— Good Thinking
App could take the risk of out buying clothes online
The Verisize app is designed to determine what size of clothing a person takes, without requiring them to take a series of measurements
Buying clothes online is always a bit of a crapshoot. You might know that a Large shirt from one designer fits you, but that doesn’t mean that a Large from another designer will also. That’s why a group of PhD students from Spain’s Universitat Autònoma de Bacelona (UAB) created the Verisize app – it’s intended to lessen buyers’ chances of ending up with clothes that don’t fit.
Ordinarily, clothing websites will provide a sizing chart, which requires buyers to obtain measurements of various parts of their body. It’s hard to say how often people bother to get those measurements, although according to the team at UAB, many people don’t want to take the several minutes required to do so. By contrast, Verisize reportedly only takes a few seconds to use.

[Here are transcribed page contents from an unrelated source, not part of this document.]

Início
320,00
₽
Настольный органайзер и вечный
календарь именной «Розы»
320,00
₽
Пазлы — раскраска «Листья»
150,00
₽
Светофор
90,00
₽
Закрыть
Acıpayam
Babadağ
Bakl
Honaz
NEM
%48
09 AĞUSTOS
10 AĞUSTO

After indicating their gender and the clothing brand that they’re looking at, users are presented with a screen where they input their height, weight and age. They are then asked to select their body shape from six provided examples. This is where things could get tricky, as they might misjudge what their shape is, or perhaps might even subconsciously choose the shape that they’d like to have. In any case, based on that information, the app then tells them what size of garment they should get – in that brand.
Verisize was created by studying the anthropomorphic characteristics of over 50,000 people of differing body shapes. UAB hopes that it will not only make things easier for consumers, but that it will also help online retailers avoid the costs and complications involved in processing returned items. Prices for businesses using it range from US$99 to $549 per month, depending on the plan chosen.

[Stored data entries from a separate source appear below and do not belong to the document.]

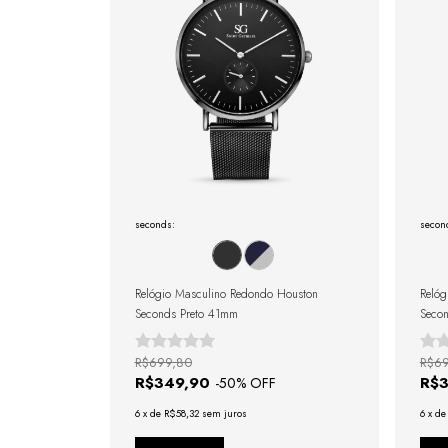
seconds:
secon
Relógio Masculino Redondo Houston
Relóg
Seconds Preto 41mm
Secon
R$699,80
R$6
R$349,90
R$
-
50
% OFF
6
x
de
R$58,32
sem juros
6
x
d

Source: Universitat Autònoma de Barcelona (Spanish)
About the Author
An experienced freelance writer, videographer and television producer, Ben's interest in all forms of innovation is particularly fanatical when it comes to human-powered transportation, film-making gear, environmentally-friendly technologies and anything that's designed to go underwater. He lives in Edmonton, Alberta, where he spends a lot of time going over the handlebars of his mountain bike, hanging out in off-leash parks, and wishing the Pacific Ocean wasn't so far away.
All articles by Ben Coxworth
Or I could use an existing product which is called a "Tape Measure" (consumer) and the business can provide exact measurements which is what they already do.
And don't forget: you are giving away your measurements to a third party that WILL sell your info in order to be crosslinked with the rest of your online footprint.
And apart form that, I can't believe how they managed to charge a monthly fee for giving access to a simple size table. I know it's the trend these days. There is no such thing as private property, just paid services!
Even if you do use a tape measure it is hard to gauge how the clothing fits because the concept of "fit" is subjective based on how loose/tight different people prefer their clothes and how loose/tight a specific clothing item is intended to fit.
I have an idea, next time I go through an airport image scanner I can opt to have them hand me a card with a unique number or bar code on it. Then when I shop online they can generate a 3d model of me based on that information and I can virtually "try on" items and see how they fit right there.
If I am going to discard my shoes/belt/wallet/watch/phone etc. to have security use millions of dollars of equipment to see a naked digital version of me I might as well get something out of it.
Additionally, a clothing store could do the same thing for customers right in the store with a cheaper technology (a few photo angles in front of a grid and software to model them) but tight fitting clothing (or more clothing removal) would be required for the image.
Buying clothes online is a difficult problem to solve but not impossible. Once you make the effort it could even trump sifting through stores for the right items in some ways.
First, I am curious to see the actual measurements of mens' pants - a 36 is no longer 36 inches (measure it yourself!) - depending on the brand, the actual measurement might be as high as 4" larger. Seems the manufacturers have been pulling the same thing on men that has been done to women's sizes - a size 4 dress today has the same measurements as a size 6 or 8 few decades back - appealing to the vanity of those women who want to fit into a size 4.
Beyond that, depending on the garment, as @Diachi points out fit is something beyond a few measurements. In menswear, European jackets and tops generally have a larger "drop" - the difference between chest and waist size - than US brands do (perhaps to allow for our obesity issue in the States). So a size 42" chest does not immediately translate into a proper fit for a given shirt.
And footwear is the worst to buy without trying on - the real fit of a shoe depends heavily on the shape of the "last" - the form used to shape the upper of the shoe. So various size shoes 10 from different manufacturers can feel very different on your feet, since shoe size is purely a measure of foot length.
I guess the operative phrase in the article hear is "it’s intended to lessen buyers’ chances of ending up with clothes that don’t fit" - which I guess it will do. But it's no panacea.
Ok, this sounds STUPID to me. They need to come back when they have something interfaced with the camera.